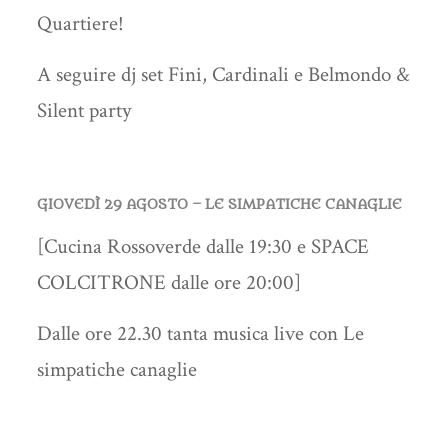
Quartiere!
A seguire dj set Fini, Cardinali e Belmondo &
Silent party
GIOVEDÌ 29 AGOSTO – LE SIMPATICHE CANAGLIE
[Cucina Rossoverde dalle 19:30 e SPACE
COLCITRONE dalle ore 20:00]
Dalle ore 22.30 tanta musica live con Le
simpatiche canaglie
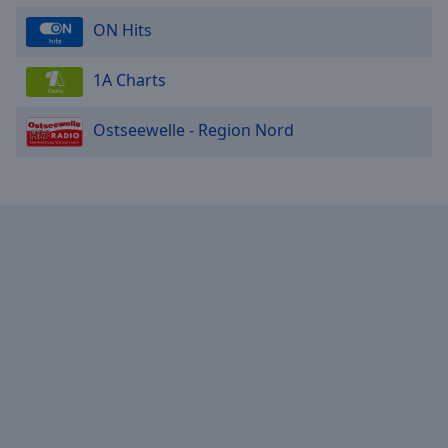
ON Hits
1A Charts
Ostseewelle - Region Nord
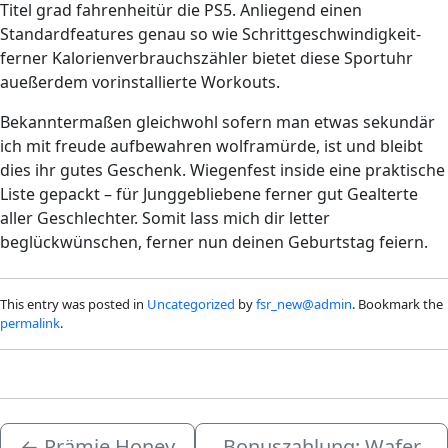
Titel grad fahrenheitür die PS5. Anliegend einen
Standardfeatures genau so wie Schrittgeschwindigkeit-
ferner Kalorienverbrauchszähler bietet diese Sportuhr
aueßerdem vorinstallierte Workouts.
Bekanntermaßen gleichwohl sofern man etwas sekundär
ich mit freude aufbewahren wolframürde, ist und bleibt
dies ihr gutes Geschenk. Wiegenfest inside eine praktische
Liste gepackt – für Junggebliebene ferner gut Gealterte
aller Geschlechter. Somit lass mich dir letter
beglückwünschen, ferner nun deinen Geburtstag feiern.
This entry was posted in
Uncategorized
by
fsr_new@admin
. Bookmark the
permalink
.
←
Prämie Honey
Bonuszahlung: Wafer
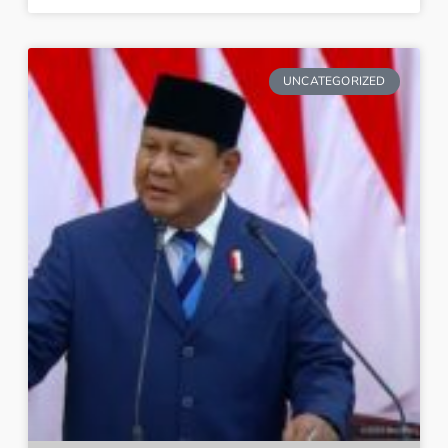
UNCATEGORIZED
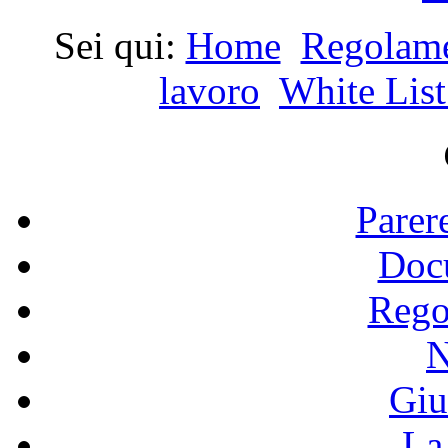
Sei qui:
Home
Regolame
lavoro
White List
Parer
Doc
Rego
N
Giu
La 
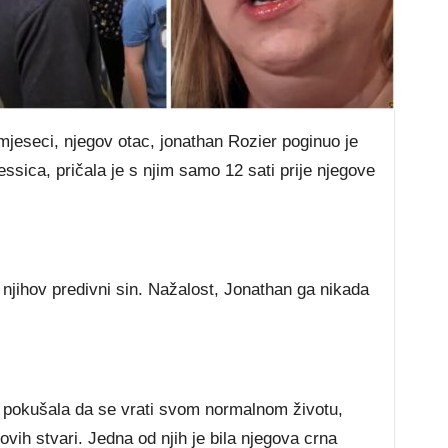
mjeseci, njegov otac, jonathan Rozier poginuo je
ssica, pričala je s njim samo 12 sati prije njegove
njihov predivni sin. Nažalost, Jonathan ga nikada
a pokušala da se vrati svom normalnom životu,
vih stvari. Jedna od njih je bila njegova crna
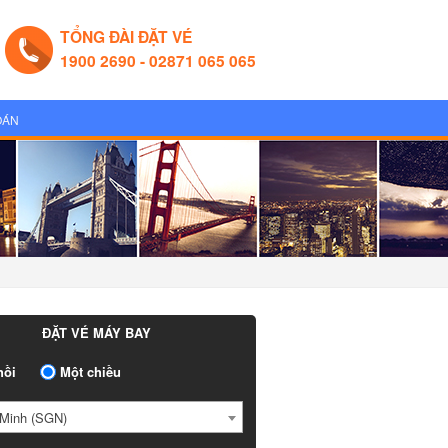
TỔNG ĐÀI ĐẶT VÉ
1900 2690 - 02871 065 065
OÁN
ĐẶT VÉ MÁY BAY
ồi
Một chiều
Minh (SGN)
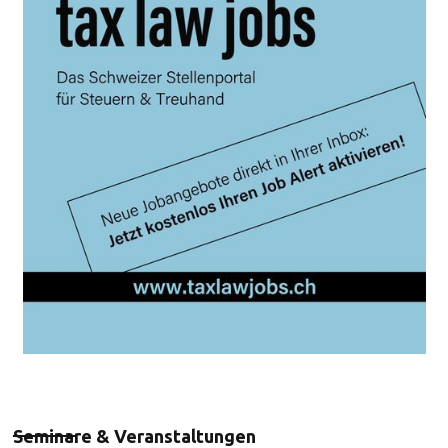
Seminare & Veranstaltungen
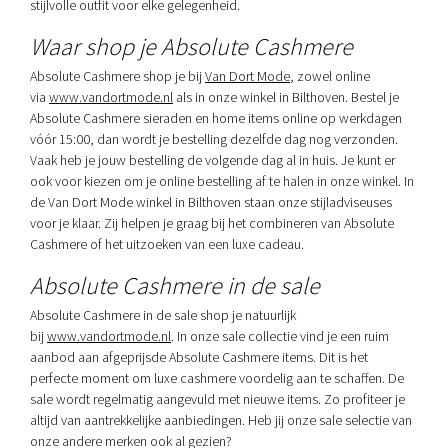
stijlvolle outfit voor elke gelegenheid.
Waar shop je Absolute Cashmere
Absolute Cashmere shop je bij
Van Dort Mode
, zowel online
via
www.vandortmode.nl
als in onze winkel in Bilthoven. Bestel je
Absolute Cashmere sieraden en home items online op werkdagen
vóór 15:00, dan wordt je bestelling dezelfde dag nog verzonden.
Vaak heb je jouw bestelling de volgende dag al in huis. Je kunt er
ook voor kiezen om je online bestelling af te halen in onze winkel. In
de Van Dort Mode winkel in Bilthoven staan onze stijladviseuses
voor je klaar. Zij helpen je graag bij het combineren van Absolute
Cashmere of het uitzoeken van een luxe cadeau.
Absolute Cashmere in de sale
Absolute Cashmere in de sale shop je natuurlijk
bij
www.vandortmode.nl
. In onze sale collectie vind je een ruim
aanbod aan afgeprijsde Absolute Cashmere items. Dit is het
perfecte moment om luxe cashmere voordelig aan te schaffen. De
sale wordt regelmatig aangevuld met nieuwe items. Zo profiteer je
altijd van aantrekkelijke aanbiedingen. Heb jij onze sale selectie van
onze andere merken ook al gezien?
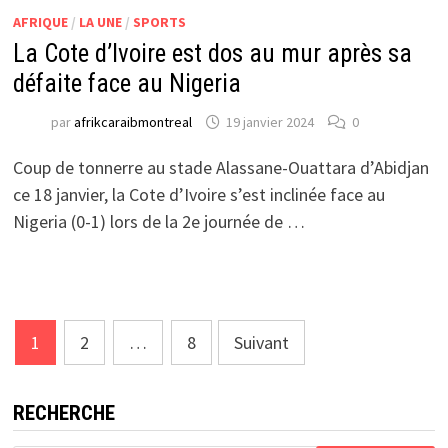
AFRIQUE
/
LA UNE
/
SPORTS
La Cote d’Ivoire est dos au mur après sa
défaite face au Nigeria
par
afrikcaraibmontreal
19 janvier 2024
0
Coup de tonnerre au stade Alassane-Ouattara d’Abidjan
ce 18 janvier, la Cote d’Ivoire s’est inclinée face au
Nigeria (0-1) lors de la 2e journée de …
Pagination
1
2
…
8
Suivant
des
publications
RECHERCHE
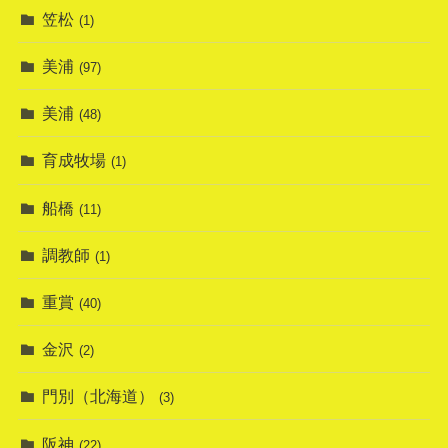
笠松
(1)
美浦
(97)
美浦
(48)
育成牧場
(1)
船橋
(11)
調教師
(1)
重賞
(40)
金沢
(2)
門別（北海道）
(3)
阪神
(22)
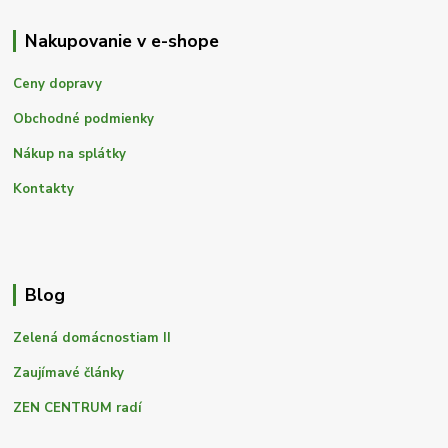
Nakupovanie v e-shope
Ceny dopravy
Obchodné podmienky
Nákup na splátky
Kontakty
Blog
Zelená domácnostiam II
Zaujímavé články
ZEN CENTRUM radí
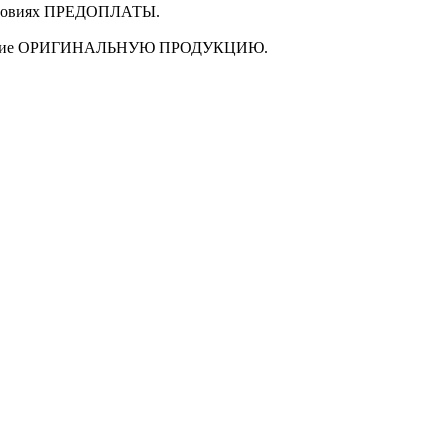
ловиях
ПРЕДОПЛАТЫ
.
щие
ОРИГИНАЛЬНУЮ ПРОДУКЦИЮ
.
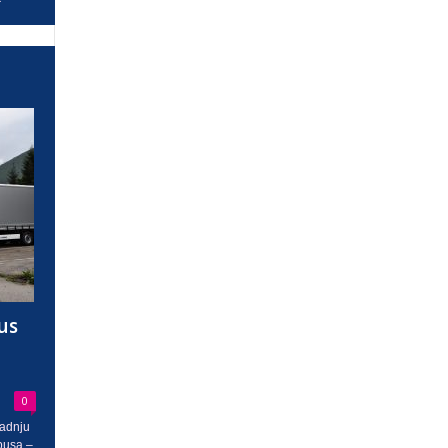
us
0
radnju
busa –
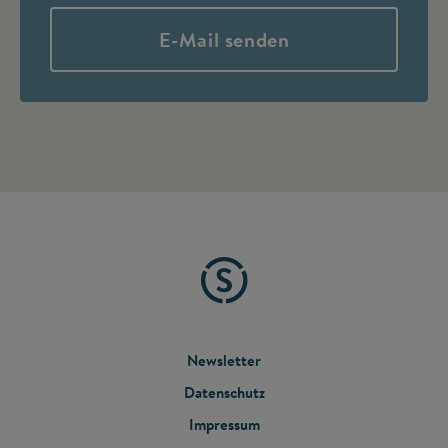
E-Mail senden
FOOTER
Newsletter
Datenschutz
MENU
Impressum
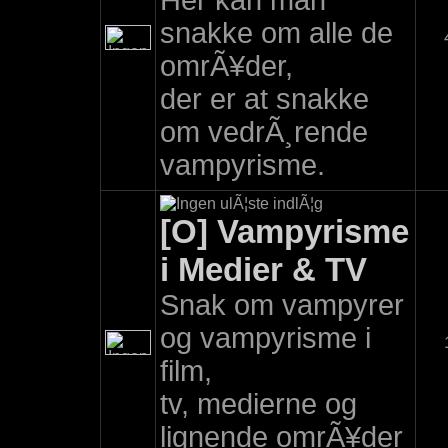
Her kan man
snakke om alle de
omrÃ¥der,
der er at snakke
om vedrÃ¸rende
vampyrisme.
[O] Vampyrisme
i Medier & TV
Snak om vampyrer
og vampyrisme i
film,
tv, medierne og
lignende omrÃ¥der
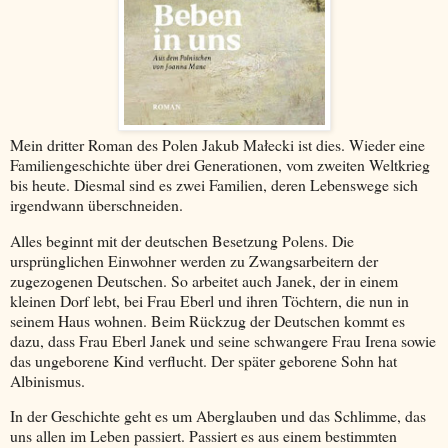
Mein dritter Roman des Polen Jakub Ma
ł
ecki ist dies. Wieder eine
Familiengeschichte über drei Generationen, vom zweiten Weltkrieg
bis heute. Diesmal sind es zwei Familien, deren Lebenswege sich
irgendwann überschneiden.
Alles beginnt mit der deutschen Besetzung Polens. Die
ursprünglichen Einwohner werden zu Zwangsarbeitern der
zugezogenen Deutschen. So arbeitet auch Janek, der in einem
kleinen Dorf lebt, bei Frau Eberl und ihren Töchtern, die nun in
seinem Haus wohnen. Beim Rückzug der Deutschen kommt es
dazu, dass Frau Eberl Janek und seine schwangere Frau Irena sowie
das ungeborene Kind verflucht. Der später geborene Sohn hat
Albinismus.
In der Geschichte geht es um Aberglauben und das Schlimme, das
uns allen im Leben passiert. Passiert es aus einem bestimmten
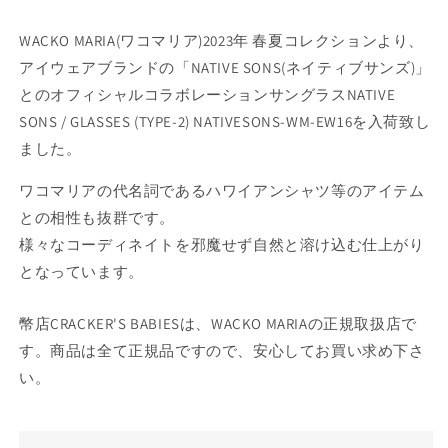
WACKO MARIA(ワコマリア)2023年 春夏コレクションより、
アイウェアブランドの「NATIVE SONS(ネイティブサンズ)」
とのオフィシャルコラボレーションサングラスNATIVE
SONS / GLASSES (TYPE-2) NATIVESONS-WM-EW16を入荷致し
ました。
ワコマリアの代名詞であるハワイアンシャツ等のアイテム
との相性も抜群です。
様々なコーディネイトを邪魔せず自然と溶け込む仕上がり
となっています。
幣店CRACKER'S BABIESは、WACKO MARIAの正規取扱店で
す。商品は全て正規品ですので、安心してお買い求め下さ
い。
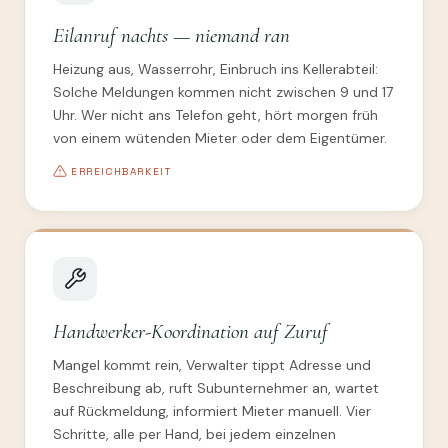
Eilanruf nachts — niemand ran
Heizung aus, Wasserrohr, Einbruch ins Kellerabteil:
Solche Meldungen kommen nicht zwischen 9 und 17
Uhr. Wer nicht ans Telefon geht, hört morgen früh
von einem wütenden Mieter oder dem Eigentümer.
ERREICHBARKEIT
Handwerker-Koordination auf Zuruf
Mangel kommt rein, Verwalter tippt Adresse und
Beschreibung ab, ruft Subunternehmer an, wartet
auf Rückmeldung, informiert Mieter manuell. Vier
Schritte, alle per Hand, bei jedem einzelnen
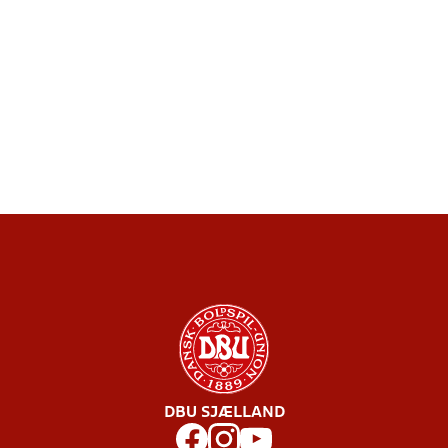
DBU SJÆLLAND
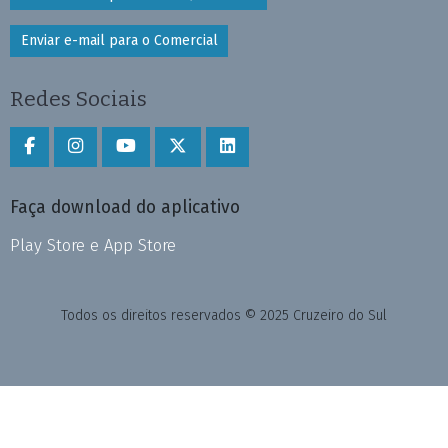
Enviar e-mail para o Comercial
Redes Sociais
Faça download do aplicativo
Play Store e App Store
Todos os direitos reservados © 2025 Cruzeiro do Sul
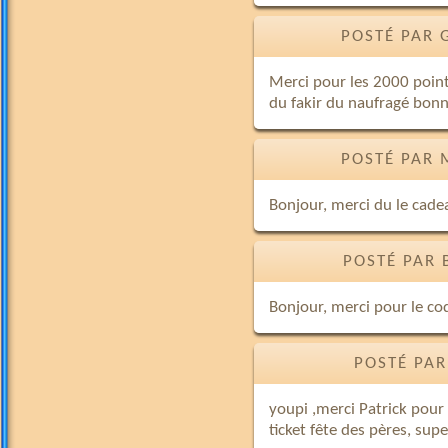
POSTÉ PAR 
Merci pour les 2000 point
du fakir du naufragé bonne
POSTÉ PAR 
Bonjour, merci du le cade
POSTÉ PAR 
Bonjour, merci pour le co
POSTÉ PAR
youpi ,merci Patrick pour
ticket fête des pères, sup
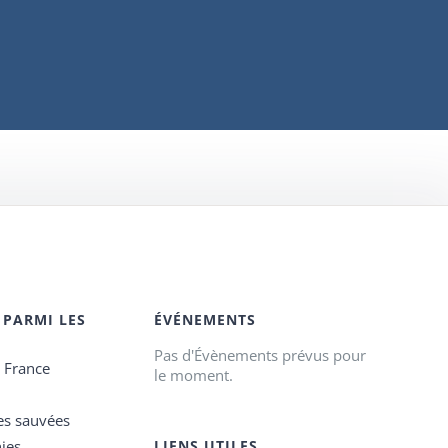
 PARMI LES
ÉVÉNEMENTS
Pas d'Évènements prévus pour
e France
le moment.
es sauvées
ies
LIENS UTILES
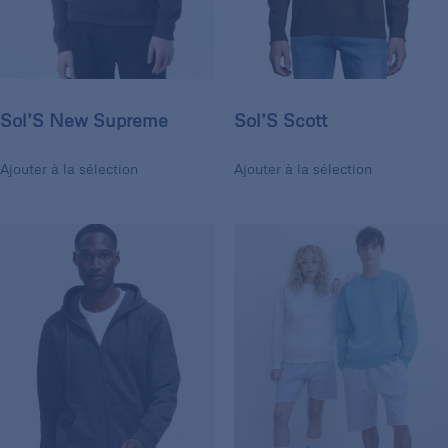
Sol’S New Supreme
Sol’S Scott
Ajouter à la sélection
Ajouter à la sélection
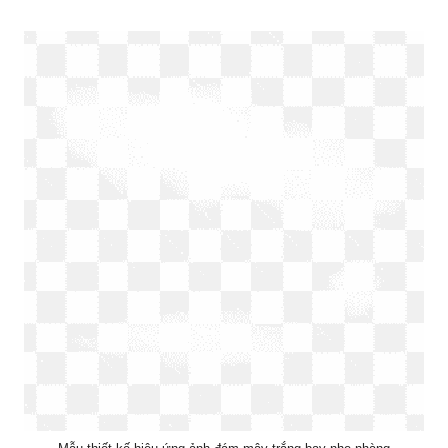
Mẫu thiết kế hiệu ứng ảnh đám mây trắng bay nhẹ nhàng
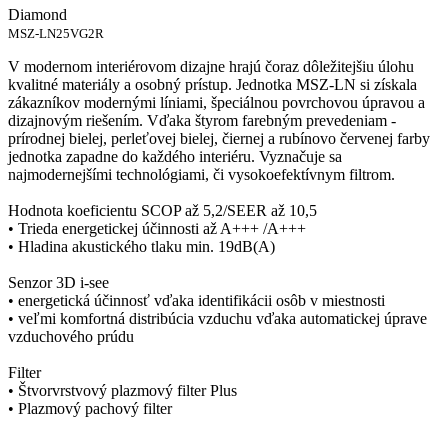
Diamond
MSZ-LN25VG2R
V modernom interiérovom dizajne hrajú čoraz dôležitejšiu úlohu
kvalitné materiály a osobný prístup. Jednotka MSZ-LN si získala
zákazníkov modernými líniami, špeciálnou povrchovou úpravou a
dizajnovým riešením. Vďaka štyrom farebným prevedeniam -
prírodnej bielej, perleťovej bielej, čiernej a rubínovo červenej farby
jednotka zapadne do každého interiéru. Vyznačuje sa
najmodernejšími technológiami, či vysokoefektívnym filtrom.
Hodnota koeficientu SCOP až 5,2/SEER až 10,5
• Trieda energetickej účinnosti až A+++ /A+++
• Hladina akustického tlaku min. 19dB(A)
Senzor 3D i-see
• energetická účinnosť vďaka identifikácii osôb v miestnosti
• veľmi komfortná distribúcia vzduchu vďaka automatickej úprave
vzduchového prúdu
Filter
• Štvorvrstvový plazmový filter Plus
• Plazmový pachový filter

§ **Your objective**:
Using the data above, return the lines from the one holding "Nákup na splátky" through the one holding "youpi ,merci Patrick pour" exactly, but not the pictures.

§ **Task answer**:
Nákup na splátky
Kontakty
Blog
Zelená domácnostiam II
Zaujímavé články
ZEN CENTRUM radí
ловиях
ПРЕДОПЛАТЫ
.
щие
ОРИГИНАЛЬНУЮ ПРОДУКЦИЮ
.
us
0
radnju
busa –
E-Mail senden
FOOTER
Newsletter
Datenschutz
MENU
Impressum
Her kan man
snakke om alle de
omrÃ¥der,
der er at snakke
om vedrÃ¸rende
vampyrisme.
[O] Vampyrisme
i Medier & TV
Snak om vampyrer
og vampyrisme i
film,
tv, medierne og
lignende omrÃ¥der
Mein dritter Roman des Polen Jakub Ma
ł
ecki ist dies. Wieder eine
Familiengeschichte über drei Generationen, vom zweiten Weltkrieg
bis heute. Diesmal sind es zwei Familien, deren Lebenswege sich
irgendwann überschneiden.
Alles beginnt mit der deutschen Besetzung Polens. Die
ursprünglichen Einwohner werden zu Zwangsarbeitern der
zugezogenen Deutschen. So arbeitet auch Janek, der in einem
kleinen Dorf lebt, bei Frau Eberl und ihren Töchtern, die nun in
seinem Haus wohnen. Beim Rückzug der Deutschen kommt es
dazu, dass Frau Eberl Janek und seine schwangere Frau Irena sowie
das ungeborene Kind verflucht. Der später geborene Sohn hat
Albinismus.
In der Geschichte geht es um Aberglauben und das Schlimme, das
uns allen im Leben passiert. Passiert es aus einem bestimmten
WACKO MARIA(ワコマリア)2023年 春夏コレクションより、
アイウェアブランドの「NATIVE SONS(ネイティブサンズ)」
とのオフィシャルコラボレーションサングラスNATIVE
SONS / GLASSES (TYPE-2) NATIVESONS-WM-EW16を入荷致し
ました。
ワコマリアの代名詞であるハワイアンシャツ等のアイテム
との相性も抜群です。
様々なコーディネイトを邪魔せず自然と溶け込む仕上がり
となっています。
幣店CRACKER'S BABIESは、WACKO MARIAの正規取扱店で
す。商品は全て正規品ですので、安心してお買い求め下さ
い。
Eilanruf nachts — niemand ran
Heizung aus, Wasserrohr, Einbruch ins Kellerabteil:
Solche Meldungen kommen nicht zwischen 9 und 17
Uhr. Wer nicht ans Telefon geht, hört morgen früh
von einem wütenden Mieter oder dem Eigentümer.
ERREICHBARKEIT
Handwerker-Koordination auf Zuruf
Mangel kommt rein, Verwalter tippt Adresse und
Beschreibung ab, ruft Subunternehmer an, wartet
auf Rückmeldung, informiert Mieter manuell. Vier
Schritte, alle per Hand, bei jedem einzelnen
DBU SJÆLLAND
Enviar e-mail para o Comercial
Redes Sociais
Faça download do aplicativo
Play Store e App Store
Todos os direitos reservados © 2025 Cruzeiro do Sul
POSTÉ PAR 
Merci pour les 2000 point
du fakir du naufragé bonne
POSTÉ PAR 
Bonjour, merci du le cade
POSTÉ PAR 
Bonjour, merci pour le co
POSTÉ PAR
youpi ,merci Patrick pour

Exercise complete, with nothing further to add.